Verification After Changes
After making website changes, Command automatically verifies the result:
- Makes the change (e.g., updates WordPress content)
- Checks that the change is live
- If verification shows it's pending, Command waits and retries
- If verification fails, Command investigates and attempts a fix
This means you can trust that when Command says something is done, it's actually live — not just queued.
Privacy & Data Handling
| Question | Answer |
|---|---|
| Are my conversations stored? | Yes — sessions are saved so you can revisit them. Your agency admin can also view sessions. |
| Who can see my Command sessions? | You and your agency's authorized admins |
| Does Command train on my data? | No — your data is not used for model training |
| How long are sessions kept? | Until you archive them. Your agency sets retention policies for archived sessions. |
| Can Command share my data with other clients? | No — strict client isolation. Command is scoped to your account only. |
| What happens if I deny a confirmation? | The action is canceled. No partial changes are made. |
Feature Availability
Your agency controls which portal features are enabled for your account. If a feature is disabled:
- It won't appear in your portal sidebar
- Command cannot access that data or perform actions in that area
- Command will tell you directly: "That feature is not available for your portal"
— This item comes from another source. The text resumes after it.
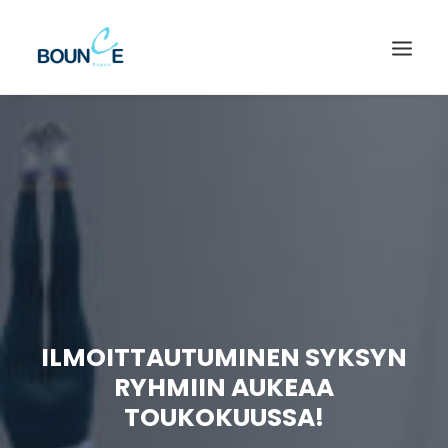
ILMOITTAUTUMINEN SYKSYN
RYHMIIN AUKEAA
SEARCH
TOUKOKUUSSA!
If you need access to a disabled feature, contact your agency. They can enable it from their admin panel.
Error Handling
If something goes wrong during an operation:
| Scenario | What Command Does |
|---|---|
| A tool call fails | Command reports the error and suggests next steps |
| Too many tool loops | Command stops and explains it needs more input from you |
| Feature is disabled | Command tells you the feature isn't available |
| Data not found | Command asks you to clarify or provide the missing info |
| Network interruption | Your session is preserved — just send another message to resume |
When to Contact Your Agency Instead
Command is powerful, but it's not a replacement for your agency team. Reach out directly for:
- Strategic decisions — marketing direction, campaign planning
- Contract changes — new services, pricing adjustments
- Major website overhauls — redesigns, new site builds
- Billing disputes — charge disputes, payment issues
- Urgent issues — site down, broken functionality
Command will often direct you to your agency when it recognizes a request is outside its operational scope.